Zhang Yi told Zhou Ke'er what he'd seen on the feeds: the raiders came from Building 26. "They rent in groups—ten men to a room—so the cost's low. They're laborers, used to hard work. Stronger and meaner than Chen Zhenghao, who relied on a gun and thugs. These guys actually know how to fight."
Zhou Ke'er absorbed it with a cold clarity. "They're worse than Chen Zhenghao," she said.
He nodded. When she suggested striking back, Zhang Yi shook his head. "Not my territory. Too risky. If I want them handled, I need other people to be the cannon fodder."
He posted to the Building 25 owner group anyway, framing it bluntly: "Workers from Building 26 broke into our unit, tried to steal supplies, and killed Zhang Meng on the 16th floor. That explosion was their dynamite."

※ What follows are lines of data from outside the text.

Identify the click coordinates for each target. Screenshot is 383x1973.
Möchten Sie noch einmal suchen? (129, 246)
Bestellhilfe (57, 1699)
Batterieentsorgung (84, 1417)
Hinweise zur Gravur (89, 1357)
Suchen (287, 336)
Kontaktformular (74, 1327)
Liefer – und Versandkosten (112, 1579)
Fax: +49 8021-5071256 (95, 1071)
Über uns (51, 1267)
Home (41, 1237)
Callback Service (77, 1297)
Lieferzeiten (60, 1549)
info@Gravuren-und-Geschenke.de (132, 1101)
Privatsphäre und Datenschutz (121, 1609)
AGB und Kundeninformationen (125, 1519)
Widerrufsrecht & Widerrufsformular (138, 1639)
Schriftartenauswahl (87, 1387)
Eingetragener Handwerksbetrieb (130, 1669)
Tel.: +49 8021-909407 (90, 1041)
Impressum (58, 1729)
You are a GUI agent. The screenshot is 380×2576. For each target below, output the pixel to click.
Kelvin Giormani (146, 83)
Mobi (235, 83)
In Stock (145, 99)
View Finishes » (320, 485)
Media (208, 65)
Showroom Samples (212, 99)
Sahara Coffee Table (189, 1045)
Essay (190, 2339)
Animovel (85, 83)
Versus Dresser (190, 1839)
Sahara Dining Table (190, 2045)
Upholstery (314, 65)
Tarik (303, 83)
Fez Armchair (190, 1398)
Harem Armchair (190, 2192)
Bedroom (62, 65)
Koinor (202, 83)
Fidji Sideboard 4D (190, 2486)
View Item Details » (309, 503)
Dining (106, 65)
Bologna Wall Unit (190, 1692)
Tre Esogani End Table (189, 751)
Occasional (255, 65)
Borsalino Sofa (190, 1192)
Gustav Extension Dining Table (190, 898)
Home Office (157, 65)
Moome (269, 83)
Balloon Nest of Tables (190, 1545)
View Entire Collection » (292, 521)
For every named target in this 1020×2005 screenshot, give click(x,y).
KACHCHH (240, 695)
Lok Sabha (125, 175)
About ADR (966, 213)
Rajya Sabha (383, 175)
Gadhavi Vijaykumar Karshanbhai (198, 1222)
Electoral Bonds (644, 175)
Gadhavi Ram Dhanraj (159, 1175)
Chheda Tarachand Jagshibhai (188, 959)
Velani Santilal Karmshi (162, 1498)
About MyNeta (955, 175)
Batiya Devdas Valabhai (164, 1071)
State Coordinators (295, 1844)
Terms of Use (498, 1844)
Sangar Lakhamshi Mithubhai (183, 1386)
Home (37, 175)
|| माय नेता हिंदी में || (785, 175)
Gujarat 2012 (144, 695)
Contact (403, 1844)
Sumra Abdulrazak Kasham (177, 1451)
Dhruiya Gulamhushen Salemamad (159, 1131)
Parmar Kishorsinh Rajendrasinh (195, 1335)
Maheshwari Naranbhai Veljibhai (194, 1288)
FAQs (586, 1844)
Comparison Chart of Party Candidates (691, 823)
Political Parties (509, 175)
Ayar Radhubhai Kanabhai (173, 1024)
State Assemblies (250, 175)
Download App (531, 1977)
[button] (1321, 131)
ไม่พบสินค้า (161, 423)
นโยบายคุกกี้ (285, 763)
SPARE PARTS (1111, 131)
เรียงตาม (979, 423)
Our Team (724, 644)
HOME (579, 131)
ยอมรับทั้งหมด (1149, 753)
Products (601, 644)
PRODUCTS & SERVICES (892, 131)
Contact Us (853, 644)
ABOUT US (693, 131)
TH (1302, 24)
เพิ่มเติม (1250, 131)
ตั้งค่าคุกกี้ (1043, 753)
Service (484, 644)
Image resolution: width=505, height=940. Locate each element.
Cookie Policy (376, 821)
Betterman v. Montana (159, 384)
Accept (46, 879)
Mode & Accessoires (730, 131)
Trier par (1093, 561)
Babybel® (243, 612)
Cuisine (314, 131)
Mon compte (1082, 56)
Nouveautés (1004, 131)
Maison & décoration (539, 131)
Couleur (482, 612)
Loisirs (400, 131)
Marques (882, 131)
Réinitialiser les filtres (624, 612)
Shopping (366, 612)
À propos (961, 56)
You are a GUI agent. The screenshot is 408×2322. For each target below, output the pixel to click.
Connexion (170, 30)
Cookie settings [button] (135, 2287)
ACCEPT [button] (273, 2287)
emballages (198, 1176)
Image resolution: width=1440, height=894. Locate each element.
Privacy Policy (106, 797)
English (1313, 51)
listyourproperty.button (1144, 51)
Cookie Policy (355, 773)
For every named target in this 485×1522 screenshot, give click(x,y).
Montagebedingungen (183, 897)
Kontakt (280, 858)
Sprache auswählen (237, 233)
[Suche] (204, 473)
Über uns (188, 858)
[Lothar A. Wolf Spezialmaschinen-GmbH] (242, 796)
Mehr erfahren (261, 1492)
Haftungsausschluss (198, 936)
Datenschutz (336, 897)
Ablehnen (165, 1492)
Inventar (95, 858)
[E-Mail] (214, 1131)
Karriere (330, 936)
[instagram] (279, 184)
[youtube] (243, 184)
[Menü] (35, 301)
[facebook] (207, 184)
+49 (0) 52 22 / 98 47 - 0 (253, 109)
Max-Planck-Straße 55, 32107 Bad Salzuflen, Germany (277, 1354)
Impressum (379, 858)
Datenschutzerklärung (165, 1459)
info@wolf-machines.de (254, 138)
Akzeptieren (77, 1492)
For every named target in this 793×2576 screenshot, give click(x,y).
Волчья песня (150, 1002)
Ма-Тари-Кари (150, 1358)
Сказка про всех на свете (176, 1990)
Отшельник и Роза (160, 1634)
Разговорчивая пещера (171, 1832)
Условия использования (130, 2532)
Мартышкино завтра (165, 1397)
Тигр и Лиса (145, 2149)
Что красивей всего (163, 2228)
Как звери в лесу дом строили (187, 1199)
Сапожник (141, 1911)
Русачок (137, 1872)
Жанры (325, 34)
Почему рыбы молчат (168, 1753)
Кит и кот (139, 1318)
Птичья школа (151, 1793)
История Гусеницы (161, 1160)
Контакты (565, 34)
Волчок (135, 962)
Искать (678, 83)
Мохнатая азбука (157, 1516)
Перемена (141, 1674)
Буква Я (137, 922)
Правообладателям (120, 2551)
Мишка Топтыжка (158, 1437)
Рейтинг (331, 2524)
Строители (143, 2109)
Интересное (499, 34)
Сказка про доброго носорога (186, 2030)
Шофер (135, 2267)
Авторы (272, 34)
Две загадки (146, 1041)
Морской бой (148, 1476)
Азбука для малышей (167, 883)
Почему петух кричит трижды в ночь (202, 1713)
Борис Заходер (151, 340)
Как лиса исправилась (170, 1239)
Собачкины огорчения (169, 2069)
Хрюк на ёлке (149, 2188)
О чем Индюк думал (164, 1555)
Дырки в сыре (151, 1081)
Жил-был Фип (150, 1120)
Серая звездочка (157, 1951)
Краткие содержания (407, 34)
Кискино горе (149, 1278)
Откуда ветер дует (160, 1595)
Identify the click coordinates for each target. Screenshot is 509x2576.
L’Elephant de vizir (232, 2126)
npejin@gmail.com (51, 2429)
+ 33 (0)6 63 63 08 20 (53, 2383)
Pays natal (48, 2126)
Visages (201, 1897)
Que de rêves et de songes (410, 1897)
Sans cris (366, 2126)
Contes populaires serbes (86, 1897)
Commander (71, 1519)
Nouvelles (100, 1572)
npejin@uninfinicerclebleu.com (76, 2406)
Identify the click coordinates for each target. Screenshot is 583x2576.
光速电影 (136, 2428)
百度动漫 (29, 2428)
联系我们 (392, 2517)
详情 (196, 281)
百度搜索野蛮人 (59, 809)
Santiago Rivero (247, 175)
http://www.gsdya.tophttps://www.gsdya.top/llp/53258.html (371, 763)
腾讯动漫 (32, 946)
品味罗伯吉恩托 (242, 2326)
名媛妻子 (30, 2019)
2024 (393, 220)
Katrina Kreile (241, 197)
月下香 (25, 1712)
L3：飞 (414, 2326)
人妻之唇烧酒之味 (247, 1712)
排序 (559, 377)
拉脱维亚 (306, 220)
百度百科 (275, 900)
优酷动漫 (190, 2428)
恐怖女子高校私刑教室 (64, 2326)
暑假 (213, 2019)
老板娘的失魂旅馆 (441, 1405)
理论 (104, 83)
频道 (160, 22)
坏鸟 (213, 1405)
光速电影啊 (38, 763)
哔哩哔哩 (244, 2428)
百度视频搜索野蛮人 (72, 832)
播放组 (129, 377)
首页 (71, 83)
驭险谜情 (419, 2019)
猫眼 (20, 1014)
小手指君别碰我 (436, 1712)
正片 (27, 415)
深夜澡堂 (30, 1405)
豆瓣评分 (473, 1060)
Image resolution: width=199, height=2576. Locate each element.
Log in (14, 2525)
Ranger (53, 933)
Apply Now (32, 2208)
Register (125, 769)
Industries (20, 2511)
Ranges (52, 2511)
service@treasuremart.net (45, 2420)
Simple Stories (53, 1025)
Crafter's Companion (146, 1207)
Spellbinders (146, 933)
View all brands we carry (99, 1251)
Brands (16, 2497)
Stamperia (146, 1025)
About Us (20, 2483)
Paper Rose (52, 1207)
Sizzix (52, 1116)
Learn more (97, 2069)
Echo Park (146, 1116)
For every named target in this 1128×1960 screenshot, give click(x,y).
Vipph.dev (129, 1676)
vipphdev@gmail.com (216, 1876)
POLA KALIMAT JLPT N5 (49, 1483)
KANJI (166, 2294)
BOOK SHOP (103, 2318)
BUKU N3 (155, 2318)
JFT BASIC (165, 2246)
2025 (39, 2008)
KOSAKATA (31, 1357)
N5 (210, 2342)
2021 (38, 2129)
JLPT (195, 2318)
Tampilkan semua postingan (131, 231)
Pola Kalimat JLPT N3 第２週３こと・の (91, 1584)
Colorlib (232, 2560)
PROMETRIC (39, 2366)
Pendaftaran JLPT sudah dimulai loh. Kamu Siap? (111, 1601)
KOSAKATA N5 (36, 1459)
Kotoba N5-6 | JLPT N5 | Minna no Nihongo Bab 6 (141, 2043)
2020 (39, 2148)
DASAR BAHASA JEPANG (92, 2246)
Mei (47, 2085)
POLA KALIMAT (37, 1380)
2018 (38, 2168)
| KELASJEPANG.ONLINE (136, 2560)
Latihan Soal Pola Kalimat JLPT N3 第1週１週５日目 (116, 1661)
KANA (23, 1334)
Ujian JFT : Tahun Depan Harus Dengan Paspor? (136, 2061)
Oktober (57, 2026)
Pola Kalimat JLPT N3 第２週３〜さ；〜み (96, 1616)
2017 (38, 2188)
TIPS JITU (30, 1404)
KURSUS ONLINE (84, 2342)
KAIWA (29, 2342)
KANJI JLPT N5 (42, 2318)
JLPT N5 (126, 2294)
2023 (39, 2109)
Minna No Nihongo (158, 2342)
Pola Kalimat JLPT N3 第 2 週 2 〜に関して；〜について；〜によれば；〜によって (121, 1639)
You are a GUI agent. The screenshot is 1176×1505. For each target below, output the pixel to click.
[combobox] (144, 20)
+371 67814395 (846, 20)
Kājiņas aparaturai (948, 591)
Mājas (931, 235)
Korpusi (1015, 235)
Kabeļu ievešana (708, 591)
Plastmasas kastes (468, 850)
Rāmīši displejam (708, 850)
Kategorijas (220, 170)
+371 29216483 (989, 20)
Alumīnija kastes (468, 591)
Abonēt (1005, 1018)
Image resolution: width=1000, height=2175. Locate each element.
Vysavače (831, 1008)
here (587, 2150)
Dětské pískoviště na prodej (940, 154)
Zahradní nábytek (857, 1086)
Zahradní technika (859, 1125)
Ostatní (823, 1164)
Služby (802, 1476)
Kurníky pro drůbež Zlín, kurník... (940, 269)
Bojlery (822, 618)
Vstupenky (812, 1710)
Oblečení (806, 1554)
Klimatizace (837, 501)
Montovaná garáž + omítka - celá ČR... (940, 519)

The chat flipped. Those who had denounced him yesterday suddenly pleaded for protection today—praise and desperation traded in the same breath. Zhang Yi answered with the same bluntness: "I spent a lot of weapons stopping them. I can barely keep myself safe. You fend for yourselves."
Then a private message arrived from Uncle You. The veteran's tone was tight with anger. "I know those bastards from 26—we drank with them before. They came after you? I won't let that go. They had thirty-plus men; maybe twenty remain after the blast. Their leader is Huang Tianfang. I talked to him once; they've already killed many people."
Uncle You and the Building 26 workers shared roots—both came from rural places—but their paths diverged. The workers had street smarts and pack instincts; Uncle You had military discipline and codes. That difference mattered now: one side fought to survive, the other still believed in some order.
Zhang Yi read the message and felt the shift. He wasn't playing savior—he was buying an ally. Survival, he knew, was best negotiated in alliances of convenience, not in blind heroism.